# Ampère's circuital law and the free current density

• gop
In summary, the conversation discusses Ampere's law, current density, and the equation for free current density in the context of a point charge. While the equation J_f(x) = q*v'*delta(x-x') is a representation of the free current density at a specific point, the full set of Maxwell's equations must be used to accurately simulate the movement of a point charge in a system.
gop
Hi

In Ampere's circuit law we have the current density which is separated in bound and free current. Bound current is due to the atom's internal structure and free current is well that is the question actually.
Suppose I have a point charges governed by maxwell's equations and I try to solve/simulate the movement of this charge what is the free current density I have to put into the equation?

I think it is something like
$$J_f(x) = q*v'*delta(x-x')$$
(where x' and v' is the position and velocity of the particle)
But I can't find a explicit equation for J in any textbook. So I'm somewhat confused.

thx

Hello,

First of all, I would like to clarify that Ampere's circuit law is a simplified version of the more general Ampere's law, which states that the line integral of the magnetic field around a closed loop is equal to the total current passing through the loop. This law is a consequence of Maxwell's equations, which describe the fundamental relationship between electric and magnetic fields.

In terms of current density, the bound current is due to the displacement of charges within a material, while the free current is due to the movement of free charges (such as electrons) through a material. In your example of a point charge, the free current density would indeed be represented by the equation J_f(x) = q*v'*delta(x-x'), where q is the charge of the particle and v' is its velocity.

However, it is important to note that this equation represents the current density at a specific point in space, and not the entire current density in a given system. In order to fully simulate the movement of a point charge, you would need to consider the contributions of all the other charges in the system, both bound and free.

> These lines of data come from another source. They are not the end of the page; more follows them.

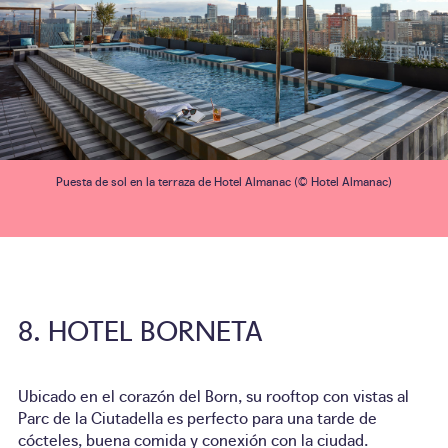
Puesta de sol en la terraza de Hotel Almanac (© Hotel Almanac)
HOTEL BORNETA
Ubicado en el corazón del Born, su rooftop con vistas al
Parc de la Ciutadella es perfecto para una tarde de
cócteles, buena comida y conexión con la ciudad.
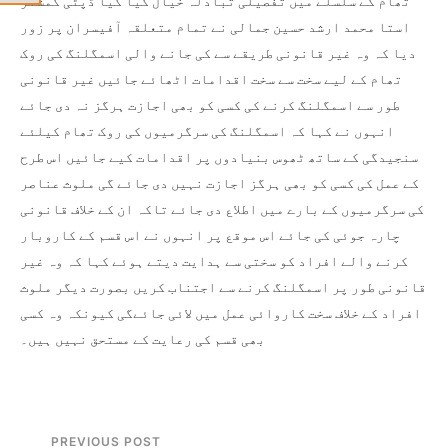
تھام کے سلسلے میں تفصیلی تبادلہ خیال کیا گیا ڈپٹی کمشنر
استا محمد ارشد حسین جمالی نے تمام متعلقہ آفیسران پر زور
دیا کہ وہ غیر قانونی طریقے سے کی جانے والی اسمگلنگ کی روک
تھام کے لیے سخت سے سخت اقدامات اٹھائے جائیں غیر قانونی
طور سے اسمگلنگ کرنے کی کسی کو بھی اجازت ہرگز نہ دی جائے
انہوں نے کہا کہ اسمگلنگ کی سرگرمیوں کی روک تھام کیلئے
سنجیدگی کے ساتھ ٹھوس بنیادوں پر اقدامات کیے جائیں اس طرح
کے عمل کی کسی کو بھی ہرگز اجازت نہیں دی جائے گی ملوث عناصر
کی سرگرمیوں کے بارے میں اطلاع دی جائے تاکہ ان کے خلاف قانونی
چارہ جوئی کی جائے اس موقع پر انہوں نے اس قسم کے کاروبار
کرنے والے افراد کو سختی سے ہدایت دیتے ہوئے کہا کہ وہ غیر
قانونی طور پر اسمگلنگ کرنے سے اجتناب کریں بصورت دیگر ملوث
افراد کے خلاف سخت کاروائی عمل میں لائی جائےگی کیونکہ وہ کسی
بھی قسم کی رعایت کے مستحق نہیں ہیں۔
PREVIOUS POST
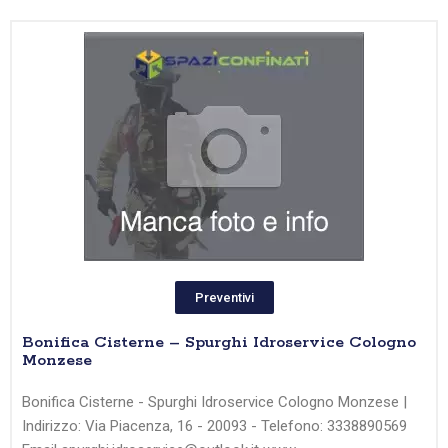
Preventivi
Bonifica Cisterne – Spurghi Idroservice Cologno
Monzese
Bonifica Cisterne - Spurghi Idroservice Cologno Monzese |
Indirizzo: Via Piacenza, 16 - 20093 - Telefono: 3338890569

To do this, you would need to use the full set of Maxwell's equations, which includes the continuity equation that relates the current density to the charge density and the time derivative of the electric field. This equation takes into account the movement of all charges in the system and would allow you to accurately simulate the movement of your point charge.

I hope this helps clarify your confusion. It is always important to consider the full set of equations and the context of the system when trying to understand a specific aspect of physics. Good luck with your simulations!

Hello,

You are correct in your understanding that Ampère's circuital law deals with the current density, which is a measure of the flow of electric charge per unit area. This law states that the circulation of the magnetic field around a closed loop is equal to the current passing through the loop, taking into account the bound and free currents. Bound currents are due to the internal structure of atoms and are typically associated with materials that have a magnetic moment, such as ferromagnetic materials. Free currents, on the other hand, are due to the movement of electric charges and are present in conductors, for example.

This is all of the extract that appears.